Perhaps the most complex line in the poem is routed at the start of this stanza, ’Some would never fall in love had they not heard of love’. This line states that because the word ‘nostalgia’ was coined, people can now associate their feelings with that term. This concept of language allowing a pathway for feeling is incredibly metaphysical. Here, Duffy suggests that because a term to describe the feeling has been created, more and more people can now identity and self-diagnose their feelings as ‘nostalgia’.
The sense of melancholy is palpable in this stanza, focusing on the depressing blend of memory and longing to return to the moment that memory took place. Duffy explores two examples, the first of a ‘priest’ ‘crying’, the second of a ‘schoolteacher’ who is ‘too late’. The focus, especially with the schoolteacher on the passing of time and the inability to return to the past is extended into the final quatrain. The inescapable tragedy which the feeling of melancholia brings manifests in different ways. Either the physical ‘crying’, or the more subtle silence of the schoolteacher thrust into memories of the past.
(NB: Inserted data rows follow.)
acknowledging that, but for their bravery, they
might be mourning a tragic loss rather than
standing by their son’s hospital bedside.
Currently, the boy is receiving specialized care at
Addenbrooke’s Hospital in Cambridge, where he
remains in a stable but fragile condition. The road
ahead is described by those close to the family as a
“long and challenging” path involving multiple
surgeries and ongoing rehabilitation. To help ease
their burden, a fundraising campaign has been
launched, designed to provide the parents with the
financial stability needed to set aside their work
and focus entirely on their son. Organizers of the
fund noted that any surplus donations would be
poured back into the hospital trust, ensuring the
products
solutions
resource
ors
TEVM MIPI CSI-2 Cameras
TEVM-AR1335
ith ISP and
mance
The final quatrain focuses on one of the mercenaries who decide to return home. The instant warmth and new beginning suggested by ’Spring’ implies the possibility of recapturing the past the solider had longed to return to. Yet, this image also suggests a passing of time, foreshadowing the final lines.
The triple repetition of ‘same’ chimes back to the first stanza’s repetition of ‘leaving’ and ‘down’. The employment of a mirrored technique binding the poem together in tonal melancholia. Although he expects everything to be how he remembered it, the depressive sense of the inability to recapture the past chimes through from stanza 1.
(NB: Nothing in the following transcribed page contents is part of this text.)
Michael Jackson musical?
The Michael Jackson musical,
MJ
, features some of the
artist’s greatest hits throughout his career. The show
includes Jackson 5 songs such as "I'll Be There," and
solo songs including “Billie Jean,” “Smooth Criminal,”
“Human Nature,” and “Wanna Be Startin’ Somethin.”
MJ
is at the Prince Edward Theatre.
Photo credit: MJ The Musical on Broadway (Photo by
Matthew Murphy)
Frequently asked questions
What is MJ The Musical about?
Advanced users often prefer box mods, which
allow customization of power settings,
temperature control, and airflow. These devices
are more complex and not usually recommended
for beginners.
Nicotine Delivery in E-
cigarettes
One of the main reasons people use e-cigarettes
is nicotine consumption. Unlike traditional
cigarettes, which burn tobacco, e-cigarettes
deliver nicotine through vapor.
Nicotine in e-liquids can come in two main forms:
The final three words, placed after a caesura elevate the melancholic final moment of the poem. The soldier gave in to his desires, left the mercenaries, and returned home. Yet, ‘everything changed’, what he was searching for is impossible to regain. This odd sense of nostalgia, a yearning for a particular moment in the past is impossible to recreate. The final insinuation of the soldier standing in a familiar place, unable to find the past happiness he once had is incredibly depressing. The poem embodies this sense of nostalgia, focusing historically on the coining of the phrase through exploring the impact of the affliction. The inability to recapture the past is palpable, with Duffy mounting it’s passing.